Scan the records below for the line with "merhaba şöyle bir" and the line with "pobliżu osoby nie", and retype that range exactly, both ends included, pictures excepted.

══════════════════════════════

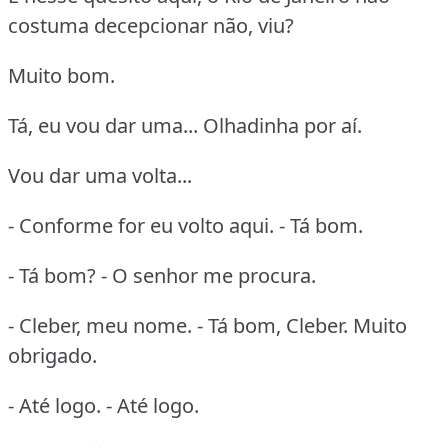
costuma decepcionar não, viu?
Muito bom.
Tá, eu vou dar uma... Olhadinha por aí.
Vou dar uma volta...
- Conforme for eu volto aqui. - Tá bom.
- Tá bom? - O senhor me procura.
- Cleber, meu nome. - Tá bom, Cleber. Muito
obrigado.
- Até logo. - Até logo.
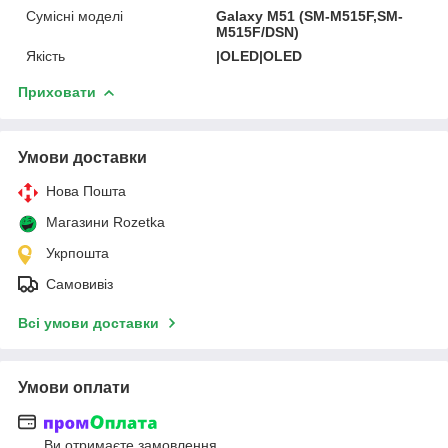
Сумісні моделі
Galaxy M51 (SM-M515F,SM-
M515F/DSN)
Якість
|OLED|OLED
Приховати
Умови доставки
Нова Пошта
Магазини Rozetka
Укрпошта
Самовивіз
Всі умови доставки
Умови оплати
Ви отримаєте замовлення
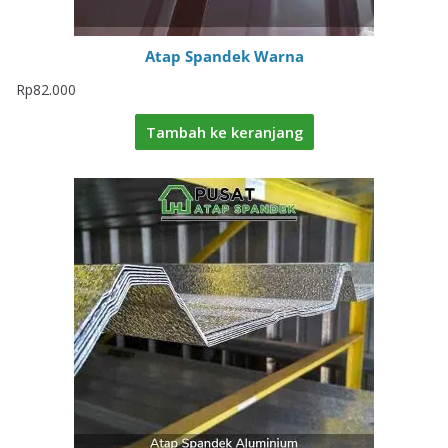
Atap Spandek Warna
Rp
82.000
Tambah ke keranjang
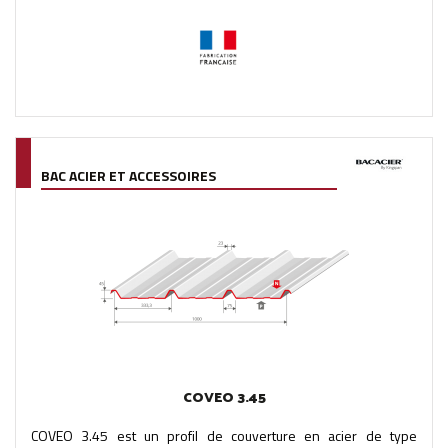
BAC ACIER ET ACCESSOIRES
COVEO 3.45
COVEO 3.45 est un profil de couverture en acier de type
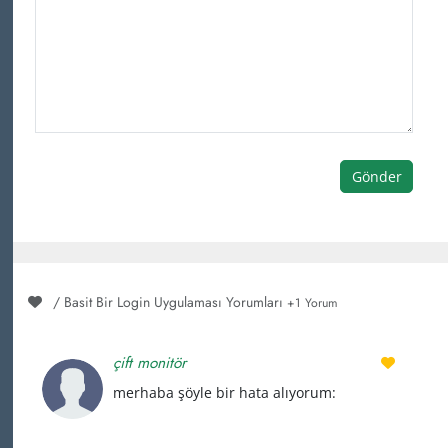
Gönder
/ Basit Bir Login Uygulaması Yorumları
+1 Yorum
çift monitör
merhaba şöyle bir hata alıyorum:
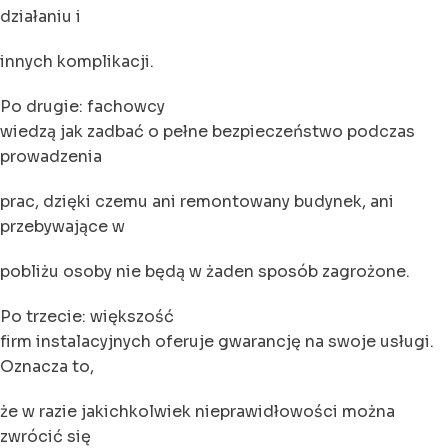
działaniu i
innych komplikacji.
Po drugie: fachowcy
wiedzą jak zadbać o pełne bezpieczeństwo podczas
prowadzenia
prac, dzięki czemu ani remontowany budynek, ani
przebywające w
pobliżu osoby nie będą w żaden sposób zagrożone.
Po trzecie: większość
firm instalacyjnych oferuje gwarancję na swoje usługi.
Oznacza to,
że w razie jakichkolwiek nieprawidłowości można
zwrócić się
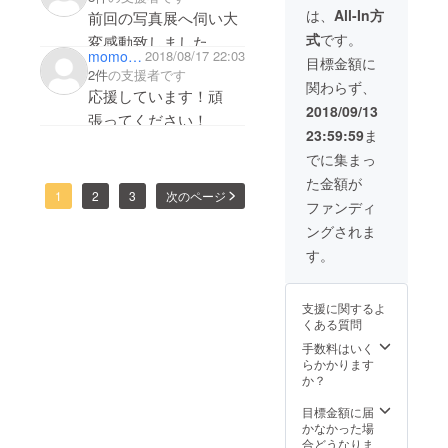
す。よろしくお願いい
哉 と
いました。初めて伺っ
ドファ
は、
All-In方
前回の写真展へ伺い大
MITCH
ンディ
たします☆
たrocks1の、最初の
式
です。
変感動致しました。こ
IKEDA
ングに
momo935
2018/08/17 22:03
のサイ
カートの写真と、最後
限り
目標金額に
れからもずっと続いて
ン両方
2件
の支援者です
45,000
の靴の写真に引き込ま
関わらず、
いって下さることを
が入り
円(日本
応援しています！頑
ます。
れてしまいました。そ
全国送
2018/09/13
願っております。吉井
張ってください！
2006年
料込み)
んなかっこいい瞬間を
23:59:59
ま
さんの音楽と共に…。
吉井和
限定30
哉 シン
切り取るmitchさんが撮
点のリ
でに集まっ
グル盤
ター
る、大好きなTHE
た金額が
『BEA
ン。 ※
1
2
3
次のページ
UTIFUL
YELLOW MONKEYと
日本国
ファンディ
』撮影
内しか
吉井さんの写真は問答
ングされま
時の別
発送し
ヴァー
無用でかっこよく物語
ませ
す。
ジョン
ん。
があり、写真から何か
今回の
クラウ
が出てきてるような、
支援に関するよ
ドファ
そんな感覚でした。
くある質問
ンディ
ングに
ずっとあの空間にいた
手数料はいく
限り
らかかります
くて、なかなか外に出
45,000
か？
円(日本
られませんでした。こ
全国送
目標金額に届
れからもスーパー最高
料込み)
かなかった場
限定30
な写真、楽しみにして
合どうなりま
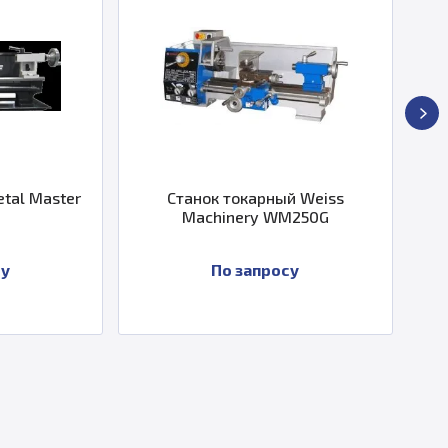
Станок токарный Weiss
Универсальный 
Machinery WM250G
станок Proma SP
По запросу
По запро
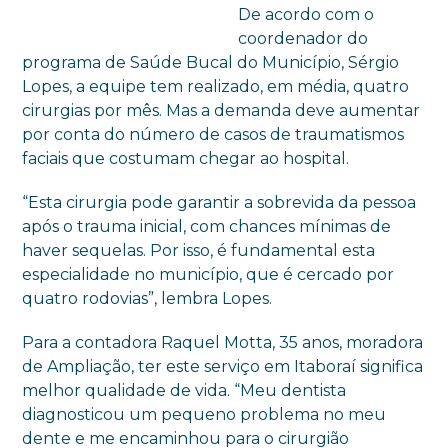
De acordo com o
coordenador do
programa de Saúde Bucal do Município, Sérgio
Lopes, a equipe tem realizado, em média, quatro
cirurgias por mês. Mas a demanda deve aumentar
por conta do número de casos de traumatismos
faciais que costumam chegar ao hospital.
“Esta cirurgia pode garantir a sobrevida da pessoa
após o trauma inicial, com chances mínimas de
haver sequelas. Por isso, é fundamental esta
especialidade no município, que é cercado por
quatro rodovias”, lembra Lopes.
Para a contadora Raquel Motta, 35 anos, moradora
de Ampliação, ter este serviço em Itaboraí significa
melhor qualidade de vida. “Meu dentista
diagnosticou um pequeno problema no meu
dente e me encaminhou para o cirurgião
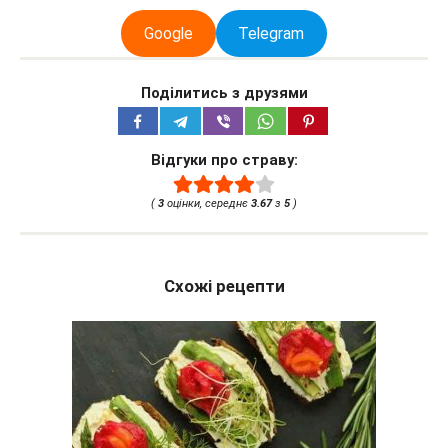
Google
Telegram
Поділитись з друзями
Відгуки про страву:
(
3
оцінки, середнє
3.67
з
5
)
Схожі рецепти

══════════════════════════════

#### COMPLETED TASK
merhaba şöyle bir hata alıyorum:
działaniu i
innych komplikacji.
Po drugie: fachowcy
wiedzą jak zadbać o pełne bezpieczeństwo podczas
prowadzenia
prac, dzięki czemu ani remontowany budynek, ani
przebywające w
pobliżu osoby nie będą w żaden sposób zagrożone.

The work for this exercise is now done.